(Task item) For this exercise, an exact copy is needed of only the lines from the one containing "Find anything that" through the end of the data, with pictures left out.

(Data for analysis)
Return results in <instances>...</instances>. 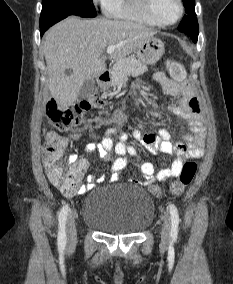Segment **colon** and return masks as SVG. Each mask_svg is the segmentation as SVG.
<instances>
[{"label":"colon","mask_w":233,"mask_h":284,"mask_svg":"<svg viewBox=\"0 0 233 284\" xmlns=\"http://www.w3.org/2000/svg\"><path fill=\"white\" fill-rule=\"evenodd\" d=\"M167 68L175 81H183L185 79V69L179 62L169 60ZM104 104V99L98 95L91 96L70 108H61L55 100H51L47 104L46 117L54 130L49 131L45 136L43 160L51 167L57 187L65 195H73L78 192L82 175L79 172L64 171L59 166V158L66 145V139L61 133L80 125L87 112L92 109H99ZM196 171L197 164L195 162H185L178 179L170 186L172 194H182L185 188L192 182ZM149 192L156 198L161 196V190L156 185L149 186Z\"/></svg>","instance_id":"obj_1"}]
</instances>
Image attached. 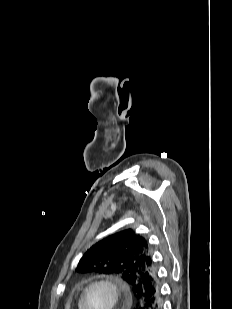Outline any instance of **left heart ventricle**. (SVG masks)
I'll list each match as a JSON object with an SVG mask.
<instances>
[{
	"label": "left heart ventricle",
	"instance_id": "b2bd125f",
	"mask_svg": "<svg viewBox=\"0 0 232 309\" xmlns=\"http://www.w3.org/2000/svg\"><path fill=\"white\" fill-rule=\"evenodd\" d=\"M112 298L106 288L92 287L86 295V309H108Z\"/></svg>",
	"mask_w": 232,
	"mask_h": 309
}]
</instances>
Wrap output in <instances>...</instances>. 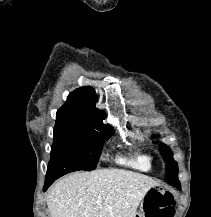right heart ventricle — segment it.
Masks as SVG:
<instances>
[{"label":"right heart ventricle","mask_w":211,"mask_h":217,"mask_svg":"<svg viewBox=\"0 0 211 217\" xmlns=\"http://www.w3.org/2000/svg\"><path fill=\"white\" fill-rule=\"evenodd\" d=\"M119 161L141 171H150L153 159L146 152H136L129 158H120Z\"/></svg>","instance_id":"obj_1"}]
</instances>
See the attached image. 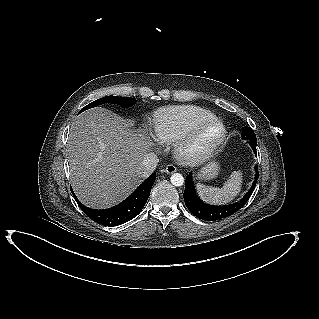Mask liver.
Wrapping results in <instances>:
<instances>
[{"label":"liver","mask_w":319,"mask_h":319,"mask_svg":"<svg viewBox=\"0 0 319 319\" xmlns=\"http://www.w3.org/2000/svg\"><path fill=\"white\" fill-rule=\"evenodd\" d=\"M152 145L148 136L110 110L83 112L71 124L66 147L78 199L95 209L124 200L148 177L141 163Z\"/></svg>","instance_id":"liver-1"}]
</instances>
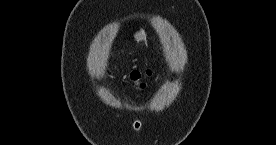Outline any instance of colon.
<instances>
[{"label":"colon","instance_id":"5ec220e1","mask_svg":"<svg viewBox=\"0 0 276 145\" xmlns=\"http://www.w3.org/2000/svg\"><path fill=\"white\" fill-rule=\"evenodd\" d=\"M151 75V71L150 70H133L130 73V78L132 81L134 82H139L142 78L146 77V76H150Z\"/></svg>","mask_w":276,"mask_h":145}]
</instances>
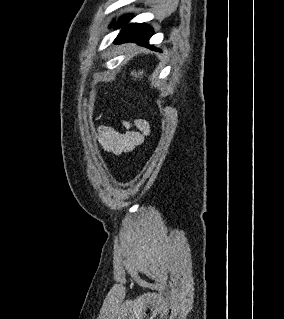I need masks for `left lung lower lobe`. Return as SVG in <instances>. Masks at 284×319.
Wrapping results in <instances>:
<instances>
[{
    "mask_svg": "<svg viewBox=\"0 0 284 319\" xmlns=\"http://www.w3.org/2000/svg\"><path fill=\"white\" fill-rule=\"evenodd\" d=\"M131 16L126 15L121 18L116 24L115 27L124 26V28L120 31L119 35L114 40L115 44H120L124 42H136L138 44L147 46L153 50L160 51L153 46L148 44V40L153 34V29L151 26L147 24H127L126 23L130 20ZM114 24L112 23L111 26Z\"/></svg>",
    "mask_w": 284,
    "mask_h": 319,
    "instance_id": "obj_1",
    "label": "left lung lower lobe"
}]
</instances>
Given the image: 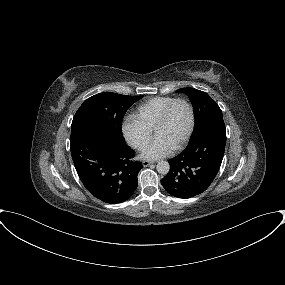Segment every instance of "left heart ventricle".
I'll use <instances>...</instances> for the list:
<instances>
[{"mask_svg": "<svg viewBox=\"0 0 285 285\" xmlns=\"http://www.w3.org/2000/svg\"><path fill=\"white\" fill-rule=\"evenodd\" d=\"M190 123L189 110L183 103H177L171 110L166 122L157 129L155 136L168 141L173 147L185 137Z\"/></svg>", "mask_w": 285, "mask_h": 285, "instance_id": "1", "label": "left heart ventricle"}]
</instances>
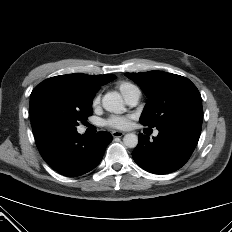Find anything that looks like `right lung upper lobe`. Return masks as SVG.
Instances as JSON below:
<instances>
[{"instance_id":"cb5924a9","label":"right lung upper lobe","mask_w":232,"mask_h":232,"mask_svg":"<svg viewBox=\"0 0 232 232\" xmlns=\"http://www.w3.org/2000/svg\"><path fill=\"white\" fill-rule=\"evenodd\" d=\"M60 77L70 78L84 83L88 89L96 94V92L100 89L101 85H104L111 80H113L116 76L107 74V75H86L81 73L69 74V75H60Z\"/></svg>"}]
</instances>
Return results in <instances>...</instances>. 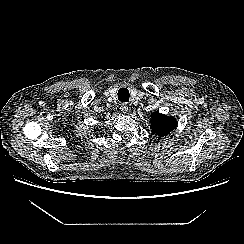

(Solution to this task)
Find anything that looks like `right lung upper lobe`. Return masks as SVG.
Instances as JSON below:
<instances>
[{"instance_id":"cb5924a9","label":"right lung upper lobe","mask_w":232,"mask_h":232,"mask_svg":"<svg viewBox=\"0 0 232 232\" xmlns=\"http://www.w3.org/2000/svg\"><path fill=\"white\" fill-rule=\"evenodd\" d=\"M60 77L70 78L84 83L88 89L96 94V92L100 89L101 85H104L111 80H113L116 76L107 74V75H86L81 73L69 74V75H60Z\"/></svg>"}]
</instances>
Return results in <instances>...</instances>. 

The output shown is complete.